For the data of Lion and Kardelky (2004), the investigated storage and loss moduli show that the RMS is found between (7.92%–11.55%) and (4.62%–19.61%) respectively. For the data of Peng et al (2020), the RMS of storage and loss moduli are varied respectively between (3.32%–10.1%) and (3.92%–10.74%). It can be seen that a relatively good agreement was obtained between theory and experiment.

Let us consider the influence of the Payne effect a ≠ 1 on the loss factor.

We have Ωn = ωτR/a where $a=1+2\frac{b}{\pi }{\Delta}\varepsilon {\left(\omega \tau \right)}^{\beta }$ and ω = 2πf is the radial frequency.
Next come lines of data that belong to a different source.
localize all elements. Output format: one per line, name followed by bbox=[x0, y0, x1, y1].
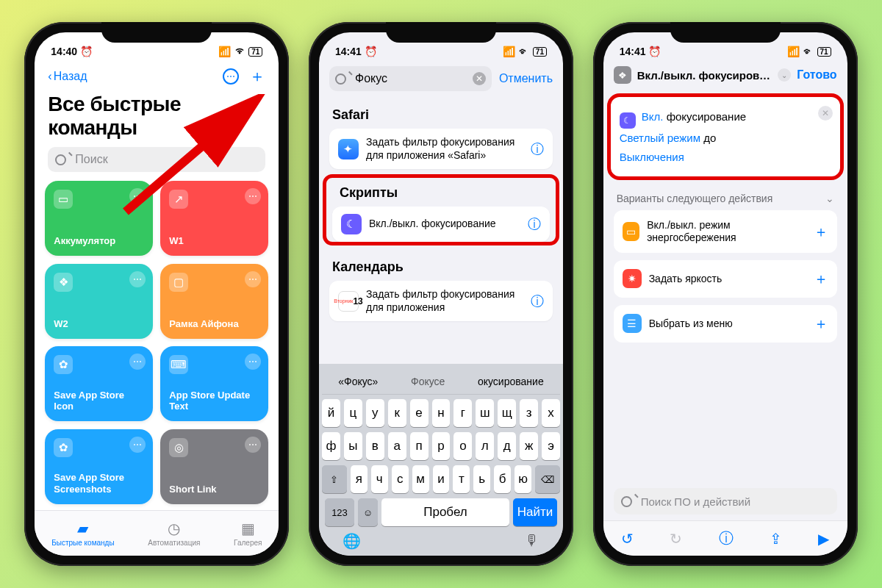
key-space[interactable]: Пробел bbox=[381, 498, 509, 526]
action-calendar-focus-filter[interactable]: Вторник 13 Задать фильтр фокусирования д… bbox=[329, 281, 553, 321]
key-ф[interactable]: ф bbox=[322, 432, 340, 460]
suggestion[interactable]: окусирование bbox=[478, 376, 544, 387]
key-а[interactable]: а bbox=[388, 432, 406, 460]
chevron-down-icon[interactable]: ⌄ bbox=[778, 68, 791, 82]
info-button[interactable]: ⓘ bbox=[719, 528, 734, 548]
remove-action-button[interactable]: ✕ bbox=[818, 106, 833, 121]
key-find[interactable]: Найти bbox=[513, 498, 557, 526]
action-toggle-focus[interactable]: ☾ Вкл./выкл. фокусирование ⓘ bbox=[332, 207, 550, 242]
shortcut-icon[interactable]: ❖ bbox=[614, 66, 631, 84]
gear-icon: ✿ bbox=[54, 355, 73, 374]
tile-menu-icon[interactable]: ⋯ bbox=[129, 271, 146, 287]
suggestion[interactable]: «Фокус» bbox=[338, 376, 378, 387]
key-я[interactable]: я bbox=[351, 465, 368, 493]
key-ы[interactable]: ы bbox=[344, 432, 362, 460]
shortcut-tile[interactable]: ⋯ ↗ W1 bbox=[160, 181, 268, 256]
key-о[interactable]: о bbox=[453, 432, 472, 460]
key-р[interactable]: р bbox=[432, 432, 451, 460]
tile-menu-icon[interactable]: ⋯ bbox=[129, 437, 146, 453]
key-д[interactable]: д bbox=[498, 432, 516, 460]
key-у[interactable]: у bbox=[366, 399, 384, 427]
tab-automation[interactable]: ◷ Автоматизация bbox=[148, 520, 200, 547]
key-shift[interactable]: ⇧ bbox=[322, 465, 347, 493]
token-turn[interactable]: Вкл. bbox=[642, 110, 664, 123]
key-с[interactable]: с bbox=[392, 465, 409, 493]
suggestion[interactable]: Фокусе bbox=[411, 376, 445, 387]
info-icon[interactable]: ⓘ bbox=[531, 293, 544, 310]
key-н[interactable]: н bbox=[432, 399, 451, 427]
back-button[interactable]: ‹ Назад bbox=[48, 70, 87, 83]
token-mode[interactable]: Светлый режим bbox=[620, 132, 700, 144]
info-icon[interactable]: ⓘ bbox=[528, 215, 541, 233]
run-button[interactable]: ▶ bbox=[818, 530, 829, 548]
chevron-down-icon[interactable]: ⌄ bbox=[825, 193, 834, 204]
tile-menu-icon[interactable]: ⋯ bbox=[129, 354, 146, 370]
key-ч[interactable]: ч bbox=[371, 465, 388, 493]
key-э[interactable]: э bbox=[542, 432, 560, 460]
tile-menu-icon[interactable]: ⋯ bbox=[129, 188, 146, 204]
key-з[interactable]: з bbox=[520, 399, 538, 427]
tab-shortcuts[interactable]: ▰ Быстрые команды bbox=[51, 520, 114, 547]
layers-icon: ❖ bbox=[54, 273, 73, 292]
key-в[interactable]: в bbox=[366, 432, 384, 460]
key-backspace[interactable]: ⌫ bbox=[535, 465, 560, 493]
tile-menu-icon[interactable]: ⋯ bbox=[245, 437, 261, 453]
suggestion-choose-menu[interactable]: ☰ Выбрать из меню ＋ bbox=[614, 305, 837, 343]
cancel-button[interactable]: Отменить bbox=[499, 72, 553, 85]
key-п[interactable]: п bbox=[410, 432, 429, 460]
key-ц[interactable]: ц bbox=[344, 399, 362, 427]
undo-button[interactable]: ↺ bbox=[621, 530, 634, 548]
add-shortcut-button[interactable]: ＋ bbox=[249, 65, 265, 87]
key-emoji[interactable]: ☺ bbox=[358, 498, 378, 526]
add-icon[interactable]: ＋ bbox=[814, 314, 828, 334]
shortcut-tile[interactable]: ⋯ ▭ Аккумулятор bbox=[45, 181, 153, 256]
mic-icon[interactable]: 🎙 bbox=[525, 532, 539, 550]
key-л[interactable]: л bbox=[476, 432, 494, 460]
info-icon[interactable]: ⓘ bbox=[531, 140, 544, 158]
key-и[interactable]: и bbox=[433, 465, 450, 493]
shortcut-title[interactable]: Вкл./выкл. фокусирован… bbox=[637, 69, 772, 82]
key-б[interactable]: б bbox=[494, 465, 511, 493]
shortcut-tile[interactable]: ⋯ ⌨ App Store Update Text bbox=[160, 346, 268, 421]
shortcut-tile[interactable]: ⋯ ◎ Short Link bbox=[160, 429, 268, 504]
more-options-button[interactable]: ⋯ bbox=[223, 68, 239, 85]
clear-search-button[interactable]: ✕ bbox=[473, 72, 486, 85]
add-icon[interactable]: ＋ bbox=[814, 269, 828, 289]
search-field[interactable]: Поиск bbox=[48, 147, 265, 172]
token-until[interactable]: Выключения bbox=[620, 151, 684, 163]
search-icon bbox=[621, 496, 637, 507]
globe-icon[interactable]: 🌐 bbox=[343, 532, 361, 550]
key-к[interactable]: к bbox=[388, 399, 406, 427]
key-ж[interactable]: ж bbox=[520, 432, 538, 460]
add-icon[interactable]: ＋ bbox=[814, 222, 828, 242]
shortcut-tile[interactable]: ⋯ ✿ Save App Store Icon bbox=[45, 346, 153, 421]
share-button[interactable]: ⇪ bbox=[770, 530, 782, 548]
key-ш[interactable]: ш bbox=[476, 399, 494, 427]
key-м[interactable]: м bbox=[412, 465, 429, 493]
search-actions-field[interactable]: Поиск ПО и действий bbox=[614, 488, 837, 514]
suggestion-low-power[interactable]: ▭ Вкл./выкл. режим энергосбережения ＋ bbox=[614, 210, 837, 253]
tab-gallery[interactable]: ▦ Галерея bbox=[234, 520, 262, 547]
tile-menu-icon[interactable]: ⋯ bbox=[245, 188, 261, 204]
done-button[interactable]: Готово bbox=[797, 68, 836, 82]
key-й[interactable]: й bbox=[322, 399, 340, 427]
search-field[interactable]: Фокус ✕ bbox=[329, 66, 492, 91]
key-ю[interactable]: ю bbox=[514, 465, 531, 493]
tile-menu-icon[interactable]: ⋯ bbox=[245, 354, 261, 370]
shortcut-tile[interactable]: ⋯ ❖ W2 bbox=[45, 264, 153, 339]
tile-menu-icon[interactable]: ⋯ bbox=[245, 271, 261, 287]
search-icon bbox=[55, 154, 71, 165]
key-123[interactable]: 123 bbox=[325, 498, 354, 526]
action-block-focus[interactable]: ✕ ☾ Вкл. фокусирование Светлый режим до … bbox=[611, 97, 840, 176]
key-щ[interactable]: щ bbox=[498, 399, 516, 427]
action-safari-focus-filter[interactable]: ✦ Задать фильтр фокусирования для прилож… bbox=[329, 129, 553, 169]
shortcut-tile[interactable]: ⋯ ✿ Save App Store Screenshots bbox=[45, 429, 153, 504]
key-г[interactable]: г bbox=[453, 399, 472, 427]
tile-label: Short Link bbox=[169, 484, 259, 495]
key-т[interactable]: т bbox=[453, 465, 470, 493]
suggestion-brightness[interactable]: ✷ Задать яркость ＋ bbox=[614, 260, 837, 298]
key-ь[interactable]: ь bbox=[473, 465, 490, 493]
shortcut-tile[interactable]: ⋯ ▢ Рамка Айфона bbox=[160, 264, 268, 339]
key-х[interactable]: х bbox=[542, 399, 560, 427]
key-е[interactable]: е bbox=[410, 399, 429, 427]
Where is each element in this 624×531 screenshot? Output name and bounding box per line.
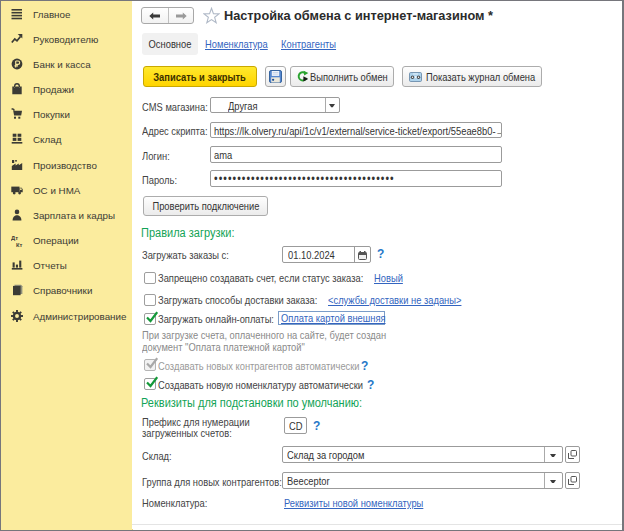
- svg-text:Дт: Дт: [11, 235, 18, 241]
- svg-text:Кт: Кт: [16, 242, 23, 248]
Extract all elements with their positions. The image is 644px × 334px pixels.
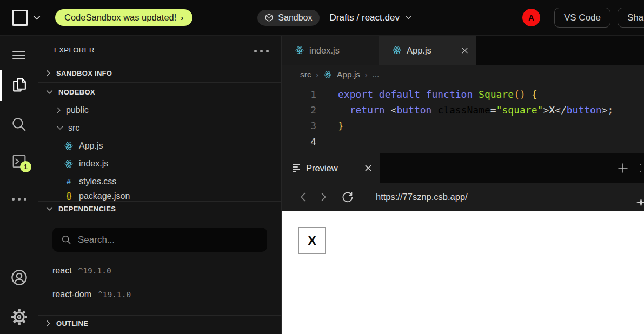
css-file-icon: # [64, 177, 74, 186]
line-content: export default function Square() { [338, 86, 537, 102]
avatar[interactable]: A [522, 9, 540, 26]
add-panel-icon[interactable] [617, 162, 629, 174]
file-label: styles.css [79, 177, 116, 186]
chevron-right-icon [57, 107, 61, 113]
folder-label: public [66, 105, 89, 115]
chevron-right-icon [46, 70, 51, 77]
more-actions-icon[interactable] [0, 198, 38, 201]
tab-appjs[interactable]: App.js [379, 36, 476, 65]
file-label: index.js [79, 159, 108, 169]
tab-label: App.js [407, 45, 431, 56]
update-banner-text: CodeSandbox was updated! [64, 12, 176, 23]
section-label: NODEBOX [58, 88, 95, 96]
workspace-chevron-down-icon[interactable] [33, 15, 41, 21]
dependency-row-react-dom[interactable]: react-dom ^19.1.0 [38, 290, 281, 299]
file-label: App.js [79, 141, 103, 151]
chevron-down-icon [46, 206, 53, 211]
dependency-row-react[interactable]: react ^19.1.0 [38, 266, 281, 276]
section-outline[interactable]: OUTLINE [38, 315, 281, 331]
tab-label: index.js [309, 45, 340, 56]
tree-file-stylescss[interactable]: # styles.css [38, 172, 281, 190]
react-file-icon [64, 159, 74, 169]
react-file-icon [295, 45, 304, 55]
section-nodebox[interactable]: NODEBOX [38, 83, 281, 101]
breadcrumb-src[interactable]: src [300, 70, 311, 79]
sandbox-badge-label: Sandbox [278, 13, 312, 23]
avatar-letter: A [528, 13, 534, 22]
menu-icon[interactable] [0, 48, 38, 62]
json-file-icon: {} [64, 191, 74, 200]
breadcrumb-file[interactable]: App.js [337, 70, 360, 79]
account-icon[interactable] [0, 269, 38, 286]
preview-toolbar: https://77sznp.csb.app/ [282, 183, 644, 211]
section-label: DEPENDENCIES [58, 205, 116, 213]
section-sandbox-info[interactable]: SANDBOX INFO [38, 64, 281, 82]
code-editor[interactable]: 1export default function Square() {2 ret… [282, 84, 644, 153]
tree-file-indexjs[interactable]: index.js [38, 155, 281, 172]
code-line[interactable]: 1export default function Square() { [282, 86, 644, 102]
banner-chevron-right-icon: › [181, 13, 183, 22]
tree-folder-public[interactable]: public [38, 101, 281, 119]
dependency-search-input[interactable] [78, 235, 240, 245]
update-banner[interactable]: CodeSandbox was updated! › [55, 9, 192, 26]
vs-code-button[interactable]: VS Code [554, 8, 610, 28]
chevron-down-icon [57, 126, 63, 130]
refresh-icon[interactable] [341, 191, 354, 203]
settings-gear-icon[interactable] [0, 308, 38, 326]
main-area: 1 EXPLORER SANDBOX INFO [0, 35, 644, 334]
editor-breadcrumb[interactable]: src › App.js › ... [282, 65, 644, 84]
react-file-icon [323, 70, 332, 79]
topbar-right-group: A VS Code Share [522, 8, 644, 28]
share-button[interactable]: Share [618, 8, 644, 28]
dependency-search[interactable] [52, 228, 267, 252]
codesandbox-logo-icon[interactable] [12, 10, 28, 26]
explorer-more-icon[interactable] [253, 45, 270, 55]
search-icon[interactable] [0, 116, 38, 132]
layout-icon[interactable] [640, 164, 644, 172]
explorer-header: EXPLORER [38, 36, 281, 64]
line-content: } [338, 118, 344, 133]
project-breadcrumb-text: Drafts / react.dev [330, 12, 400, 23]
dependency-version: ^19.1.0 [78, 266, 111, 275]
line-content: return <button className="square">X</but… [338, 102, 613, 118]
forward-icon[interactable] [321, 192, 327, 202]
breadcrumb-separator: › [365, 71, 367, 79]
line-number: 3 [282, 118, 316, 133]
code-line[interactable]: 4 [282, 133, 644, 149]
tree-folder-src[interactable]: src [38, 119, 281, 137]
code-line[interactable]: 3} [282, 118, 644, 133]
code-lines: 1export default function Square() {2 ret… [282, 86, 644, 149]
activity-bar: 1 [0, 36, 38, 334]
line-number: 2 [282, 102, 316, 118]
react-file-icon [64, 141, 74, 151]
preview-tab-bar: Preview [282, 153, 644, 183]
sandbox-badge[interactable]: Sandbox [257, 10, 319, 26]
tree-file-appjs[interactable]: App.js [38, 137, 281, 155]
code-line[interactable]: 2 return <button className="square">X</b… [282, 102, 644, 118]
project-breadcrumb[interactable]: Drafts / react.dev [330, 12, 412, 23]
sparkle-icon[interactable] [636, 198, 644, 207]
tree-file-packagejson[interactable]: {} package.json [38, 190, 281, 201]
chevron-right-icon [46, 320, 51, 327]
line-number: 1 [282, 86, 316, 102]
dependency-version: ^19.1.0 [98, 290, 131, 299]
explorer-sidebar: EXPLORER SANDBOX INFO NODEBOX [38, 36, 282, 334]
file-label: package.json [79, 191, 130, 201]
square-button[interactable]: X [298, 227, 326, 254]
top-bar: CodeSandbox was updated! › Sandbox Draft… [0, 0, 644, 35]
tab-preview[interactable]: Preview [282, 153, 380, 183]
close-preview-icon[interactable] [364, 164, 372, 172]
terminal-icon[interactable] [0, 153, 38, 169]
terminal-count-badge: 1 [20, 161, 31, 172]
explorer-files-icon[interactable] [0, 77, 38, 93]
editor-tab-bar: index.js App.js [282, 36, 644, 65]
close-tab-icon[interactable] [461, 47, 468, 54]
section-dependencies[interactable]: DEPENDENCIES [38, 201, 281, 216]
preview-url[interactable]: https://77sznp.csb.app/ [376, 192, 468, 202]
back-icon[interactable] [300, 192, 306, 202]
breadcrumb-symbol[interactable]: ... [372, 70, 379, 79]
tab-indexjs[interactable]: index.js [282, 36, 379, 65]
line-number: 4 [282, 133, 316, 149]
explorer-title: EXPLORER [54, 46, 95, 54]
cube-icon [264, 13, 274, 22]
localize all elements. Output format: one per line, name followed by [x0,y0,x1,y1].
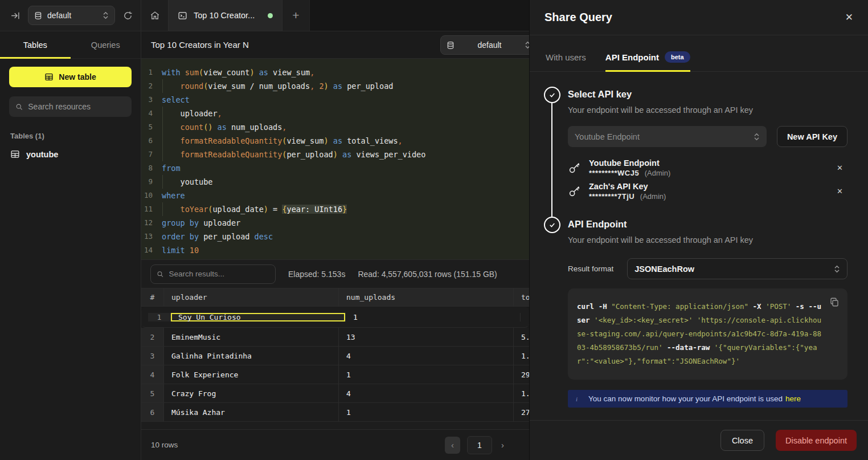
api-key-masked: *********WCJ5 [589,169,639,177]
table-row: 4 Folk Experience 1 294 [141,365,529,384]
search-resources-input[interactable] [28,102,125,111]
disable-endpoint-button[interactable]: Disable endpoint [776,430,857,451]
col-header-num[interactable]: # [141,288,164,306]
copy-icon[interactable] [829,297,840,307]
table-row: 2 EminemMusic 13 5.1 [141,328,529,347]
collapse-sidebar-icon[interactable] [10,11,20,21]
close-panel-icon[interactable]: ✕ [845,11,853,23]
info-icon: i [576,396,578,402]
cell-total-views[interactable]: 294 [514,365,529,384]
step2-check-icon [544,217,560,233]
banner-here-link[interactable]: here [785,394,801,403]
read-stat: Read: 4,557,605,031 rows (151.15 GB) [358,270,497,279]
result-format-label: Result format [568,264,613,273]
code-line: 13 order by per_upload desc [141,230,529,243]
cell-row-number: 6 [141,403,164,421]
cell-uploader[interactable]: Crazy Frog [164,384,339,402]
key-icon [568,161,581,174]
cell-uploader[interactable]: Músika Azhar [164,403,339,421]
api-key-masked: *********7TjU [589,192,634,201]
new-table-button[interactable]: New table [9,67,132,87]
panel-content: Select API key Your endpoint will be acc… [530,72,868,420]
results-search[interactable] [150,264,276,284]
col-header-total-views[interactable]: tot [514,288,529,306]
next-page-button[interactable]: › [499,440,506,450]
cell-total-views[interactable]: 1.4 [514,347,529,365]
pagination: ‹ 1 › [445,436,506,454]
curl-snippet-box: curl -H "Content-Type: application/json"… [568,288,847,380]
results-footer: 10 rows ‹ 1 › [141,429,529,460]
tab-with-users[interactable]: With users [546,51,586,71]
cell-num-uploads[interactable]: 1 [339,403,514,421]
sidebar-table-item[interactable]: youtube [0,146,141,162]
close-button[interactable]: Close [720,430,764,451]
step1-subtitle: Your endpoint will be accessed through a… [568,105,847,115]
tab-api-endpoint-label: API Endpoint [605,52,659,62]
editor-header: Top 10 Creators in Year N default [141,31,529,59]
tab-tables[interactable]: Tables [0,31,71,58]
current-page[interactable]: 1 [467,436,492,454]
cell-uploader[interactable]: Soy Un Curioso [171,313,346,321]
new-api-key-button[interactable]: New API Key [777,126,847,147]
remove-key-icon[interactable]: ✕ [837,164,843,172]
table-name: youtube [26,150,58,159]
query-title: Top 10 Creators in Year N [151,40,249,50]
beta-badge: beta [665,51,690,63]
line-number: 8 [141,161,162,175]
line-content: toYear(upload_date) = {year: UInt16} [162,202,347,216]
elapsed-stat: Elapsed: 5.153s [288,270,345,279]
cell-num-uploads[interactable]: 4 [339,347,514,365]
code-line: 5 count() as num_uploads, [141,120,529,134]
cell-total-views[interactable]: 5.1 [514,328,529,346]
step-select-api-key: Select API key Your endpoint will be acc… [543,87,847,201]
results-table: # uploader num_uploads tot 1 Soy Un Curi… [141,288,529,422]
remove-key-icon[interactable]: ✕ [837,187,843,196]
code-line: 14 limit 10 [141,243,529,257]
line-number: 11 [141,202,162,216]
col-header-num-uploads[interactable]: num_uploads [339,288,514,306]
banner-text: You can now monitor how your your API en… [588,394,783,403]
result-format-value: JSONEachRow [634,264,834,274]
unsaved-changes-dot [268,13,273,18]
tab-api-endpoint[interactable]: API Endpoint beta [605,51,690,71]
cell-total-views[interactable]: 274 [514,403,529,421]
cell-uploader[interactable]: EminemMusic [164,328,339,346]
api-key-select[interactable]: Youtube Endpoint [568,126,767,147]
tab-title: Top 10 Creator... [194,11,261,20]
api-key-list: Youtube Endpoint *********WCJ5 (Admin) ✕… [568,158,847,201]
cell-num-uploads[interactable]: 13 [339,328,514,346]
query-tab[interactable]: Top 10 Creator... [169,0,282,31]
database-selector-value: default [47,11,97,20]
step2-subtitle: Your endpoint will be accessed through a… [568,235,847,245]
code-line: 9 youtube [141,175,529,189]
cell-num-uploads[interactable]: 1 [346,313,521,321]
result-format-select[interactable]: JSONEachRow [627,258,847,279]
search-results-input[interactable] [169,270,269,278]
cell-row-number: 3 [141,347,164,365]
api-key-role: (Admin) [645,169,671,177]
cell-num-uploads[interactable]: 1 [339,365,514,384]
tab-queries[interactable]: Queries [71,31,141,58]
cell-uploader[interactable]: Galinha Pintadinha [164,347,339,365]
home-button[interactable] [141,0,169,31]
prev-page-button[interactable]: ‹ [445,437,460,454]
refresh-icon[interactable] [123,11,133,21]
line-content: select [162,93,190,107]
api-key-select-value: Youtube Endpoint [575,132,754,141]
cell-total-views[interactable]: 407 [521,313,528,321]
cell-row-number: 2 [141,328,164,346]
cell-total-views[interactable]: 1.1 [514,384,529,402]
step1-title: Select API key [568,87,847,100]
cell-uploader[interactable]: Folk Experience [164,365,339,384]
editor-database-selector[interactable]: default [440,35,529,55]
line-content: group by uploader [162,216,240,230]
add-tab-button[interactable]: + [282,0,310,31]
cell-num-uploads[interactable]: 4 [339,384,514,402]
search-icon [157,270,163,278]
code-line: 10 where [141,189,529,202]
database-selector[interactable]: default [28,6,115,25]
col-header-uploader[interactable]: uploader [164,288,339,306]
sql-editor[interactable]: 1 with sum(view_count) as view_sum, 2 ro… [141,59,529,259]
step-connector-line [551,102,553,217]
sidebar-search[interactable] [9,96,132,117]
The plots of η versus log Ωn are displayed in figures 8(a) and (b) for the two extreme values of the frequencies used in their experiments, i.e. 10 Hz and 60 Hz for the results of Lion and Kardelky (2004) and 1 Hz and 30 Hz for the results of Peng et al (2000). The curves seem to reproduce the master curve that can be compared to that from arising by varyingtemperatures.

Figure 8.

Figure 8. (a) Variation of the loss factor with adimensional frequency Ωn : the material parameters of CBR (Lion and Kardelky (2004)). (b) Variation of the loss factor with adimensional frequency Ωn : the material parameter of CR (Peng et al (2020)).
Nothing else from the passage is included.